*Required action*
Wherever a picture sits, omit it. Output the rest of the listing exactly.
★ ★ ★ ★ ★
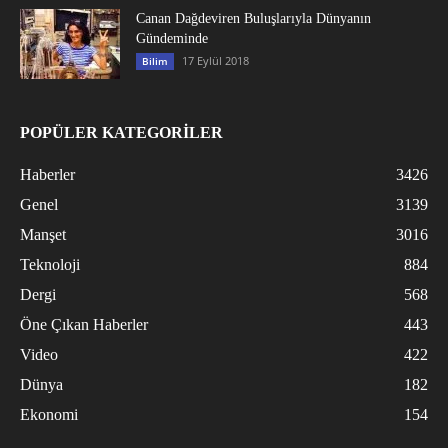
Canan Dağdeviren Buluşlarıyla Dünyanın
Gündeminde
17 Eylül 2018
Bilim
POPÜLER KATEGORİLER
Haberler
3426
Genel
3139
Manşet
3016
Teknoloji
884
Dergi
568
Öne Çıkan Haberler
443
Video
422
Dünya
182
Ekonomi
154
★ ★ ★ ★ ★
*Solved problem*
Canan Dağdeviren Buluşlarıyla Dünyanın
Gündeminde
17 Eylül 2018
Bilim
POPÜLER KATEGORİLER
Haberler
3426
Genel
3139
Manşet
3016
Teknoloji
884
Dergi
568
Öne Çıkan Haberler
443
Video
422
Dünya
182
Ekonomi
154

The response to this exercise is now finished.